Si aggiunge un nuovo episodio alle segnalazioni legate alla mancata consegna della posta a Trieste, con una residente che racconta di non aver ricevuto corrispondenza per circa due mesi. La situazione, riferita direttamente dall’interessata, avrebbe riguardato bollette, comunicazioni ufficiali e altra posta attesa, con il rischio di disagi legati a scadenze e pratiche personali.
La donna spiega di essersi accorta del problema solo successivamente, quando sarebbe emerso che le lettere venivano restituite al mittente con una motivazione precisa: l’assenza del cognome sul campanello.
“Da due mesi non ricevevo più nulla”
Nel suo racconto, la residente descrive così quanto accaduto: “Da due mesi non ricevevo più posta, né bollette né pubblicità, nemmeno lettere dell’ambasciata che aspettavamo”. Una situazione che inizialmente avrebbe destato perplessità, ma che solo in seguito avrebbe trovato una spiegazione.
Secondo quanto riferito, il portalettere avrebbe indicato sulle buste che il cognome non risultava presente sul campanello esterno del portone. “Oggi scopro che la posta veniva rimandata indietro scrivendo che non risulta il cognome sul campanello”, racconta ancora la residente.
“I nomi sono sul campanello da anni”
L’aspetto che più ha colpito la persona coinvolta riguarda proprio la motivazione indicata. “Noi abitiamo da anni in quella via”, sottolinea, aggiungendo che sul campanello sarebbero presenti sia il suo cognome sia quello del compagno. “Sul campanello ci sono entrambi i cognomi”, precisa, lasciando intendere che la motivazione riportata sulle buste non rispecchierebbe la situazione reale.
Il disappunto emerge anche nel tono dello sfogo, in cui la residente manifesta irritazione per il fatto che la posta sia stata rispedita al mittente anziché consegnata o verificata con maggiore attenzione.
I possibili disagi legati alla mancata consegna
La mancata ricezione della corrispondenza postale può comportare conseguenze non trascurabili.
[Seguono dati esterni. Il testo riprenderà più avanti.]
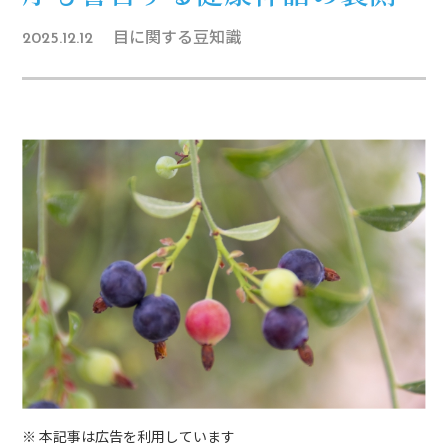
目に関する豆知識
2025.12.12
※ 本記事は広告を利用しています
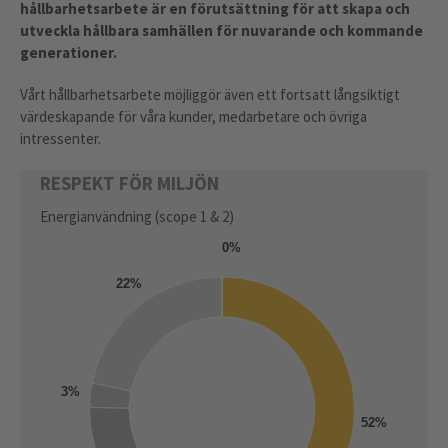
hållbarhetsarbete är en förutsättning för att skapa och
utveckla hållbara samhällen för nuvarande och kommande
generationer.
Vårt hållbarhetsarbete möjliggör även ett fortsatt långsiktigt
värdeskapande för våra kunder, medarbetare och övriga
intressenter.
RESPEKT FÖR MILJÖN
RESP
Energianvändning (scope 1 & 2)
Koldio
ton CO
0%
3500
22%
3000
420
3%
2500
52%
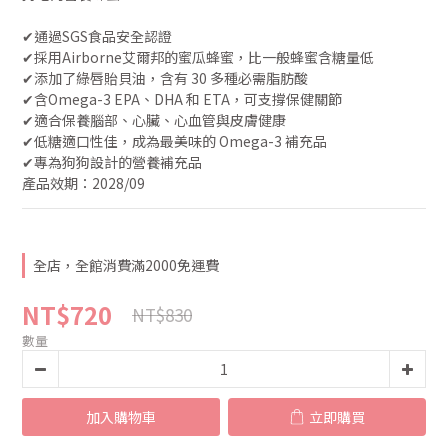
✔︎通過SGS食品安全認證
✔︎採用Airborne艾爾邦的蜜瓜蜂蜜，比一般蜂蜜含糖量低
✔︎添加了綠唇貽貝油，含有 30 多種必需脂肪酸
✔︎含Omega-3 EPA、DHA 和 ETA，可支撐保健關節
✔︎適合保養腦部、心臟、心血管與皮膚健康
✔︎低糖適口性佳，成為最美味的 Omega-3 補充品
✔︎專為狗狗設計的營養補充品
產品效期：2028/09
全店，全館消費滿2000免運費
NT$720
NT$830
數量
加入購物車
立即購買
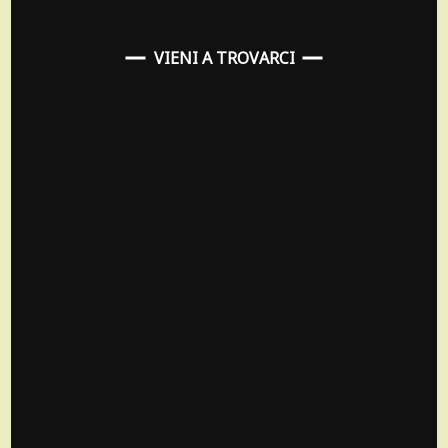
VIENI A TROVARCI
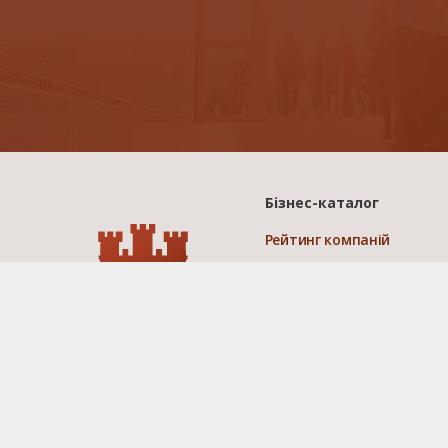
Бізнес-каталог
Рейтинг компаній
Останні оновлені
компанії
Додати компанію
Bollette, comunicazioni istituzionali o documenti provenienti da enti pubblici possono infatti essere legati a scadenze precise. L’assenza di recapito rischia quindi di generare problemi amministrativi o ritardi nella gestione di pratiche personali.
Il caso riportato mette in luce come anche un dettaglio formale, come la presunta assenza di un nome sul campanello, possa incidere sulla consegna della posta, con effetti diretti sulla vita quotidiana dei residenti.
La richiesta di informazioni su come procedere
La residente conclude il proprio racconto chiedendo indicazioni su come muoversi per segnalare formalmente l’accaduto e per evitare che la situazione si ripeta. L’obiettivo dichiarato è quello di far emergere il problema e ottenere chiarimenti, affinché la consegna della posta torni a svolgersi regolarmente.
L’episodio riporta così al centro dell’attenzione il tema del servizio postale a Trieste, evidenziando l’importanza di un recapito puntuale e corretto, soprattutto quando si tratta di comunicazioni rilevanti per i cittadini.